The council has bought 254 Victoria St, tenanted by Mexico restaurant, 250 Victoria St, tenanted by Dough Bros and 246 Victoria St which is at the rear of the site.
The properties have a capital value of $2.0750 million and a estimated market valuation calculated by council last year of $2.586m.
The purchases are part of the council's plans to future-proof properties between the existing Victoria on the River central city park and the soon-to-be-built Waikato Regional Theatre.
Property investor Donald Fraser, who co-owned the properties with Peter Morton, confirmed he had sold them to the council for what he considered to be a "fair price".
The existing leases with the current tenants would be honoured, he said.
Fraser, who has owned the buildings for 30 years, said he had always wanted to sell them to council to because he shared its vision to open up the city to the river.
He would not say how much they sold for, but said he had a family trust which had reinvested in Frankton for a better return on investment.
Hamilton City Council declined to comment about the purchases because the chief executive was bound by a council resolution.

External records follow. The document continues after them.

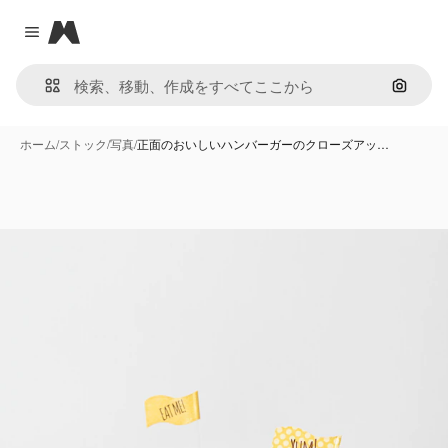
Magnific
Close menu
画像で
ホーム
/
ストック
/
写真
/
正面のおいしいハンバーガーのクローズアッ…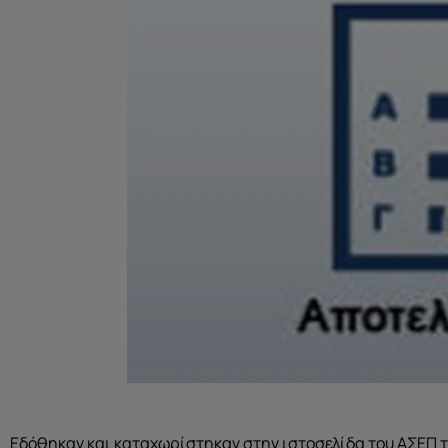
Εδόθηκαν και καταχωρίστηκαν στην ιστοσελίδα του ΑΣΕΠ 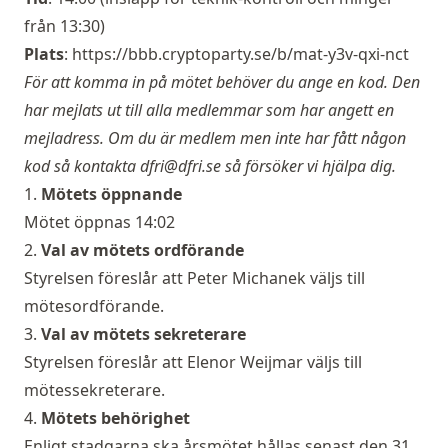
från 13:30)
Plats
:
https://bbb.cryptoparty.se/b/mat-y3v-qxi-nct
För att komma in på mötet behöver du ange en kod. Den
har mejlats ut till alla medlemmar som har angett en
mejladress. Om du är medlem men inte har fått någon
kod så kontakta
dfri@dfri.se
så försöker vi hjälpa dig.
1.
Mötets öppnande
Mötet öppnas 14:02
2.
Val av mötets ordförande
Styrelsen föreslår att Peter Michanek väljs till
mötesordförande.
3.
Val av mötets sekreterare
Styrelsen föreslår att Elenor Weijmar väljs till
mötessekreterare.
4.
Mötets behörighet
Enligt stadgarna ska årsmötet hållas senast den 31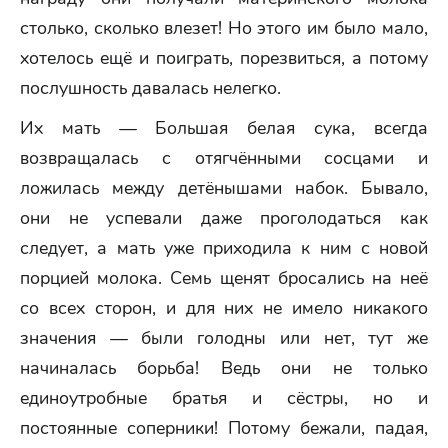
столько, сколько влезет! Но этого им было мало,
хотелось ещё и поиграть, порезвиться, а потому
послушность давалась нелегко.
Их мать — Большая белая сука, всегда
возвращалась с отягчёнными сосцами и
ложилась между детёнышами набок. Бывало,
они не успевали даже проголодаться как
следует, а мать уже приходила к ним с новой
порцией молока. Семь щенят бросались на неё
со всех сторон, и для них не имело никакого
значения — были голодны или нет, тут же
начиналась борьба! Ведь они не только
единоутробные братья и сёстры, но и
постоянные соперники! Потому бежали, падая,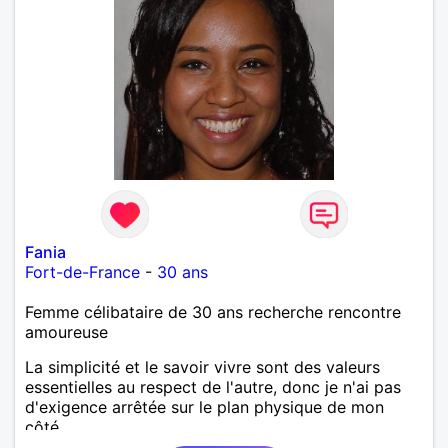
Fania
Fort-de-France
-
30 ans
Femme célibataire de 30 ans recherche rencontre
amoureuse
La simplicité et le savoir vivre sont des valeurs
essentielles au respect de l'autre, donc je n'ai pas
d'exigence arrêtée sur le plan physique de mon
côté.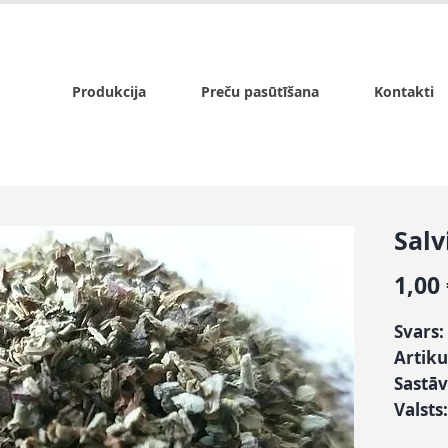
x.lv
P - Pk. 9:00 - 17:00, S - 9:00 - 14:00, Sv. - slēgts
Produkcija
Preču pasūtīšana
Kontakti
Salv
1,00
Svars:
Artiku
Sastāv
Valsts: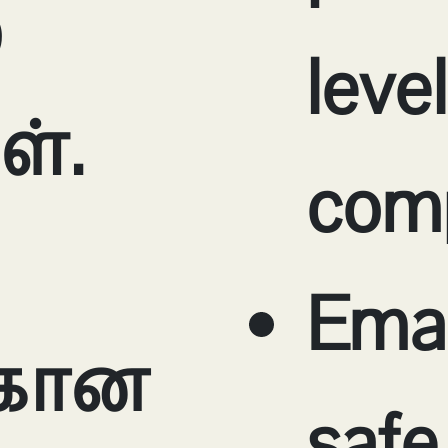
்
lev
ள்.
comp
Ema
்கான
safe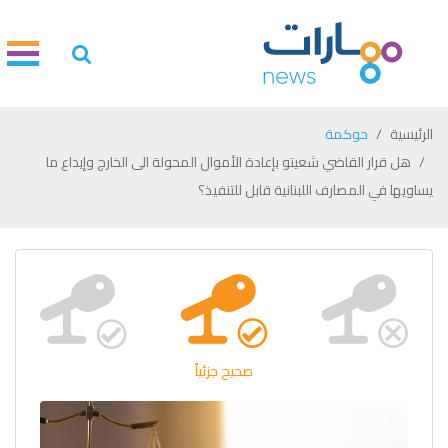
الرئيسية
حوكمة
هل قرار القاضي شعيتو بإعادة الأموال المحولة الى الخارج وإيداع ما
يساويها في المصارف اللبنانية قابل للتنفيذ؟
صحيح جزئياً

Earlier this year the council set aside $7m to buy buildings in the area in case it decided to continue with mayor Andrew King's vision of expanding it to a large park in a bid to better open the city to the Waikato River.
Council staff have wasted no time approaching property owners in the area and securing the first two.
Last year staff supplied council with an estimated market value of the properties, valuing 250 Victoria St (Dough Bros) at $825,000, 254 Victoria St (Mexico) at $1.33m and 246 Victoria St at $431,250.
250 Victoria St has a CV of $660,000, 254 Victoria St has a CV $1.07m and 246 Victoria St a CV of $345,00.
The council's initial plan was to put aside $12m to buy properties between Sky City and Embassy Park to demolish and build an extension of Victoria on the River, but it was dismissed following public consultation.
To fulfill King's vision to develop a grassed park setting between the two existing public spaces the council would need to buy 220 to 266 Victoria St.
Council instead voted in June to spend $7m on just buying some strategic properties in year one of the 10-year plan.
It gained the majority support of councillors with some commenting at the time they supported the plan because staff had told them there would be no rates impact on the proposal.
"The chief executive said the rental income would match or be better than the outgoings and interest costs," councillor Dave Macpherson said at a June meeting.
"The question is do we want to future-proof the central city area for the expansion of the central city park into that area or not."
Hamilton chief executive Richard Briggs told the Herald in December last year it was irrelevant who was given the heads up over the council's plans for the park as the council would only ever pay market valuation for a property.
"There's no advantage to anyone in knowing this because when council buys these properties we are going to pay valuation for them.
"I suggest any good businessman won't be paying over the odds for them anyway, but that's their call and anyone selling the properties will be selling them at market. The market is going to drive all this out."